The impact of economic coercion has been witnessed in recent history, with former US President Donald Trump’s administration providing a noteworthy example. During his tenure, the US government imposed a staggering 3,900 sanctions, averaging three per day. Even under the current Biden administration, the number of sanctioned parties has soared, reaching approximately 9,421 by late 2021—an increase of 933% since 2000. These actions have affected over 40 countries and nearly half of the world’s population, showcasing the widespread ramifications of economic coercion.
As the G7 nations contemplate countering China’s export growth, it is crucial to consider the costs and consequences of engaging in a trade war. Previous experiences, such as the repercussions faced by Canada’s aluminium producers under Trump’s “America First” policies, have demonstrated the devastating impact on industries and citizens. Global trade wars inevitably lead to increased costs of living, higher prices for essential commodities, and financial strain on individuals worldwide. Given that the global economy and stock markets are highly responsive to the words and actions of these influential nations, the G7 leaders must tread carefully and consider the real-time, real-life effects their decisions have on citizens.
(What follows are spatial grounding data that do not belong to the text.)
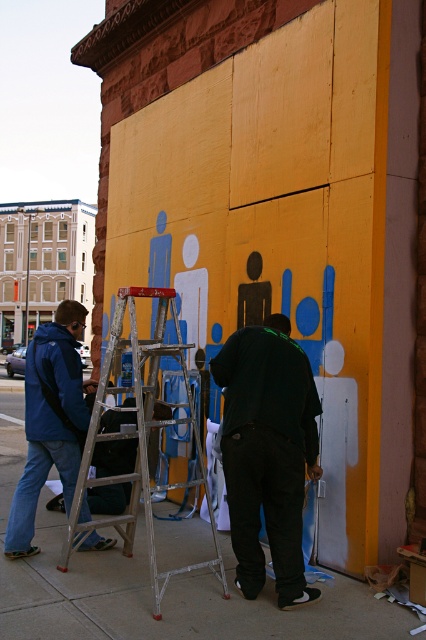 Question: Among these points, which one is farthest from the camera?

Choices:
 (A) (371, 609)
 (B) (247, 417)

Answer: (A)

Question: Is dark green shirt at center further to camera compared to blue matte jacket at left?

Choices:
 (A) yes
 (B) no

Answer: (B)

Question: Can you confirm if concrete sidewalk at lower center is bigger than blue matte jacket at left?

Choices:
 (A) no
 (B) yes

Answer: (B)

Question: Which object is the farthest from the concrete sidewalk at lower center?

Choices:
 (A) dark green shirt at center
 (B) blue matte jacket at left

Answer: (B)

Question: Does concrete sidewalk at lower center come in front of dark green shirt at center?

Choices:
 (A) yes
 (B) no

Answer: (A)

Question: Which object is closer to the camera taking this photo?

Choices:
 (A) concrete sidewalk at lower center
 (B) silver metallic ladder at center

Answer: (A) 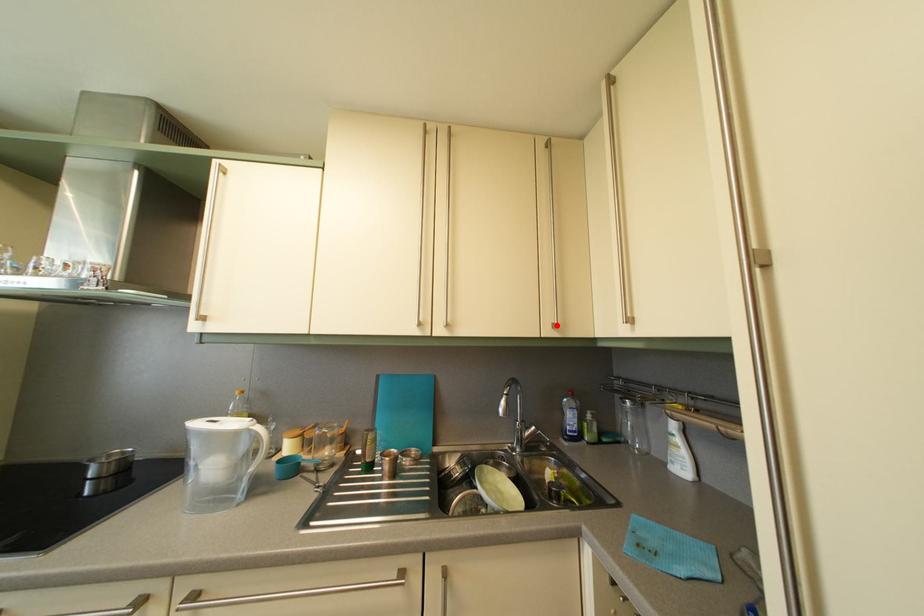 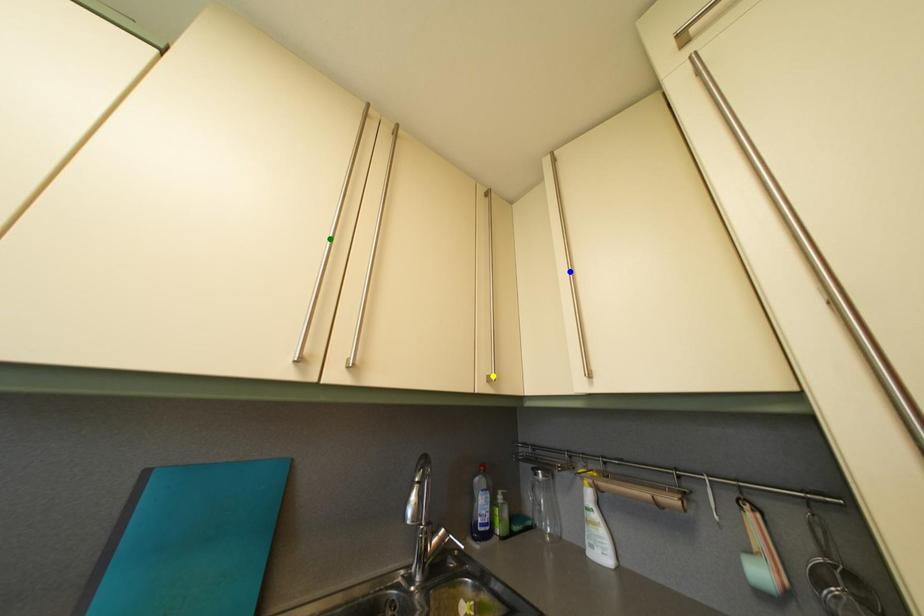 Question: I am providing you with two images of the same scene from different viewpoints. A red point is marked on the first image. You are given multiple points on the second image. Which point in image 2 is actually the same real-world point as the red point in image 1?

Choices:
 (A) green point
 (B) yellow point
 (C) blue point

Answer: (B) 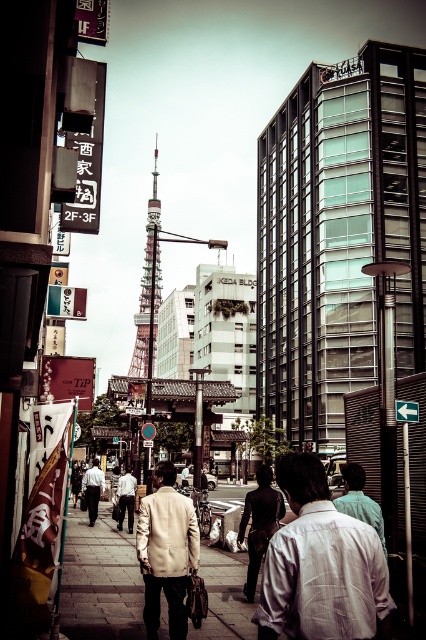 You are a photographer standing on the sidewalk in this busy street scene. You notice two people wearing a white textured shirt at center and a light beige jacket at center. Which clothing item is positioned higher on their body?

The white textured shirt at center is located above the light beige jacket at center, so the white textured shirt at center is positioned higher on their body.

You are a photographer standing on the sidewalk in this busy street scene. You want to take a photo that includes both the white textured shirt at center and the light beige jacket at center. Which clothing item will appear larger in your photo?

The white textured shirt at center will appear larger in the photo because it is closer to the viewer than the light beige jacket at center. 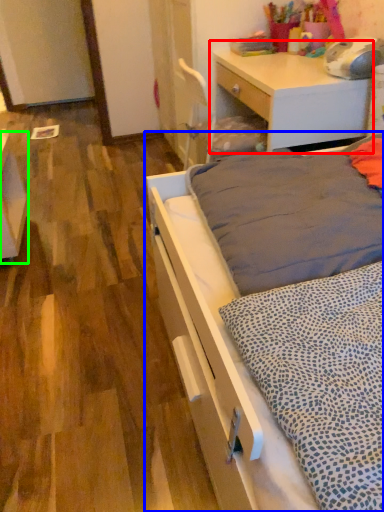 Question: Estimate the real-world distances between objects in this image. Which object is closer to desk (highlighted by a red box), bed (highlighted by a blue box) or vanity (highlighted by a green box)?

Choices:
 (A) bed
 (B) vanity

Answer: (A) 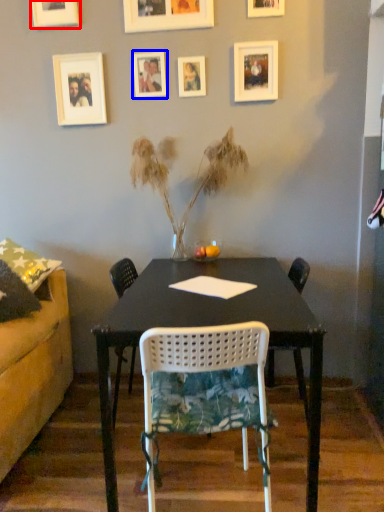 Question: Which object appears closest to the camera in this image, picture frame (highlighted by a red box) or picture frame (highlighted by a blue box)?

Choices:
 (A) picture frame
 (B) picture frame

Answer: (A) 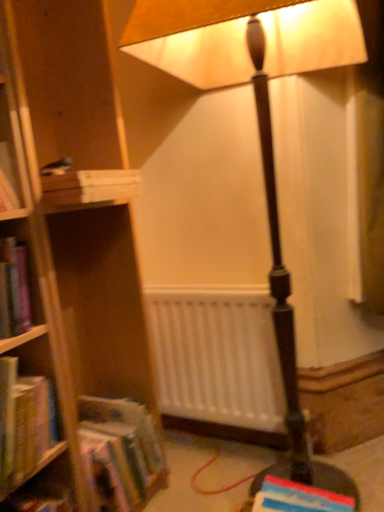 Question: Is hardcover book at left, the 2th book from the top, at the left side of matte brown lamp at center?

Choices:
 (A) no
 (B) yes

Answer: (B)

Question: Can you confirm if hardcover book at left, the 2th book from the top, is bigger than matte brown lamp at center?

Choices:
 (A) no
 (B) yes

Answer: (A)

Question: Is the position of hardcover book at left, the 2th book from the top, more distant than that of matte brown lamp at center?

Choices:
 (A) yes
 (B) no

Answer: (A)

Question: Considering the relative positions of hardcover book at left, the 3th book ordered from the bottom, and matte brown lamp at center in the image provided, is hardcover book at left, the 3th book ordered from the bottom, to the right of matte brown lamp at center from the viewer's perspective?

Choices:
 (A) yes
 (B) no

Answer: (B)

Question: Is hardcover book at left, the 3th book ordered from the bottom, surrounding matte brown lamp at center?

Choices:
 (A) yes
 (B) no

Answer: (B)

Question: From a real-world perspective, is matte brown lamp at center above or below wooden crate at left, which appears as the 1th book when viewed from the top?

Choices:
 (A) below
 (B) above

Answer: (A)

Question: Is matte brown lamp at center wider or thinner than wooden crate at left, acting as the 4th book starting from the bottom?

Choices:
 (A) wide
 (B) thin

Answer: (A)

Question: Based on their positions, is matte brown lamp at center located to the left or right of wooden crate at left, acting as the 4th book starting from the bottom?

Choices:
 (A) right
 (B) left

Answer: (A)

Question: Which is correct: matte brown lamp at center is inside wooden crate at left, which appears as the 1th book when viewed from the top, or outside of it?

Choices:
 (A) inside
 (B) outside

Answer: (B)

Question: Is point (1, 376) closer or farther from the camera than point (43, 190)?

Choices:
 (A) farther
 (B) closer

Answer: (B)

Question: From a real-world perspective, is hardcover book at left, the 3th book ordered from the bottom, positioned above or below wooden crate at left, which appears as the 1th book when viewed from the top?

Choices:
 (A) above
 (B) below

Answer: (B)

Question: Looking at their shapes, would you say hardcover book at left, the 2th book from the top, is wider or thinner than wooden crate at left, which appears as the 1th book when viewed from the top?

Choices:
 (A) wide
 (B) thin

Answer: (B)

Question: Based on their sizes in the image, would you say hardcover book at left, the 2th book from the top, is bigger or smaller than wooden crate at left, which appears as the 1th book when viewed from the top?

Choices:
 (A) small
 (B) big

Answer: (B)

Question: Is point (294, 508) positioned closer to the camera than point (182, 366)?

Choices:
 (A) closer
 (B) farther

Answer: (A)

Question: From a real-world perspective, relative to white matte radiator at center, is hardcover book at lower right, the fourth book positioned from the top, vertically above or below?

Choices:
 (A) below
 (B) above

Answer: (A) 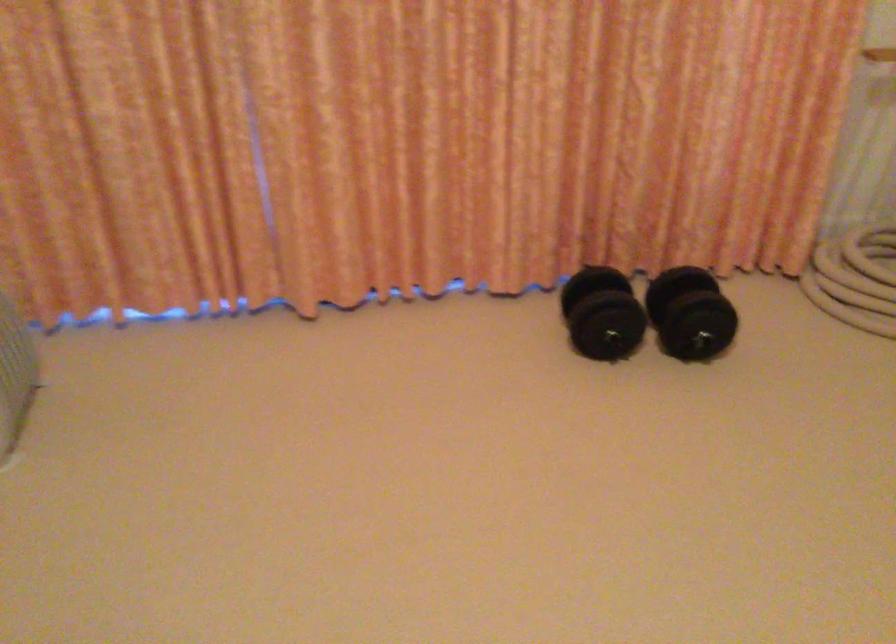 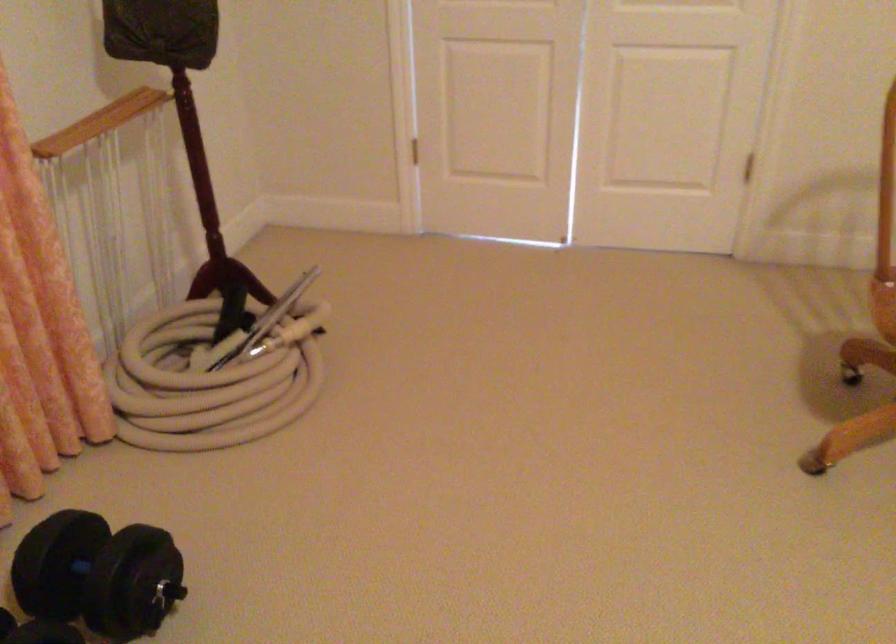 Question: The camera is either moving clockwise (left) or counter-clockwise (right) around the object. The first image is from the beginning of the video and the second image is from the end. Is the camera moving left or right when shooting the video?

Choices:
 (A) Left
 (B) Right

Answer: (A) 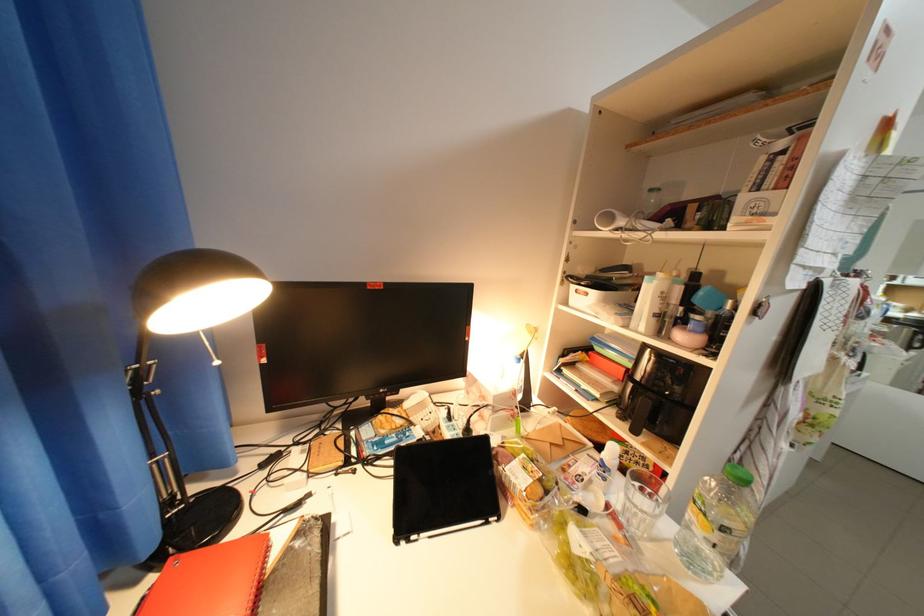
While the G7 leaders aim to address economic coercion and counter China’s export growth, the lack of a clear definition poses a significant challenge. Engaging in a trade war or resorting to economic measures without careful consideration can have detrimental consequences for businesses, economies, and citizens. Instead, it is vital for the G7 nations to foster open dialogue, seek mutually beneficial solutions, and prioritize diplomatic approaches to resolve trade imbalances. By doing so, they can ensure a stable and prosperous global economy that benefits all parties involved.